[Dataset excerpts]
'''

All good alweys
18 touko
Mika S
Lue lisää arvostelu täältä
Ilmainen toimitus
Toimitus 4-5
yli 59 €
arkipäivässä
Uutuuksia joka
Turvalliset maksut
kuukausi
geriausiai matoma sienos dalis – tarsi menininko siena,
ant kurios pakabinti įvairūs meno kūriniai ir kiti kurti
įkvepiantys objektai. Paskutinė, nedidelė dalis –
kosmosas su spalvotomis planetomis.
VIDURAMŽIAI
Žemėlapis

'''
'''

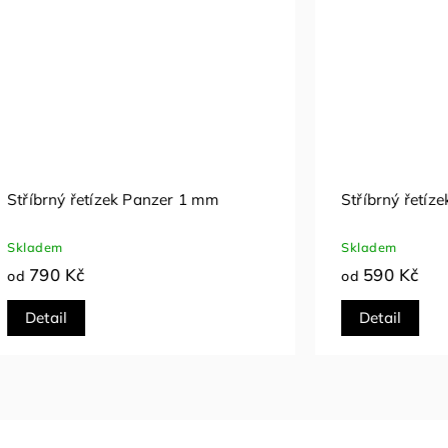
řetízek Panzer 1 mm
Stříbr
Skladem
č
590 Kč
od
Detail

'''
'''

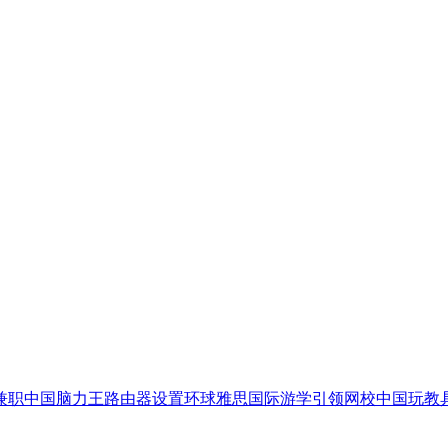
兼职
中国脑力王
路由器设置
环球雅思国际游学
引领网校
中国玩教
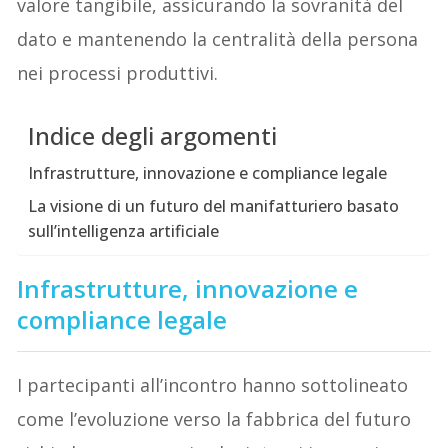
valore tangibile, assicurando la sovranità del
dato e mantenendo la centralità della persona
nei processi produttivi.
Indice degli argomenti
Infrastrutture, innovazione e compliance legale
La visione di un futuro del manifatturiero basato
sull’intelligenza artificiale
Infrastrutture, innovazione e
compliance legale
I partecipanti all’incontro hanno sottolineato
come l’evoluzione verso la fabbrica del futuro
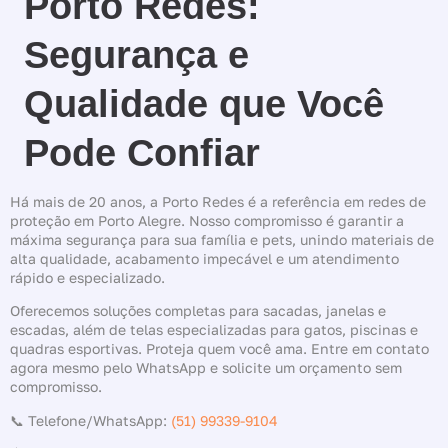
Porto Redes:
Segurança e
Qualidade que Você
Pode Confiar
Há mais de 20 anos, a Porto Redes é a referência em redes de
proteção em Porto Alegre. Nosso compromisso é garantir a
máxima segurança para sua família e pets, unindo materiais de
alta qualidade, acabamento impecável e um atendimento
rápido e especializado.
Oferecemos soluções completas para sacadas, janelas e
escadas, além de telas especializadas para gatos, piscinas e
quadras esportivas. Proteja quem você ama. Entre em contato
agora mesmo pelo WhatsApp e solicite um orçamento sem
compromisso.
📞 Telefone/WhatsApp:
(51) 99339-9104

'''

Brief:
Every line in the records above that contains the word "futuro" should be copied out.

Your response:
La visione di un futuro del manifatturiero basato
come l’evoluzione verso la fabbrica del futuro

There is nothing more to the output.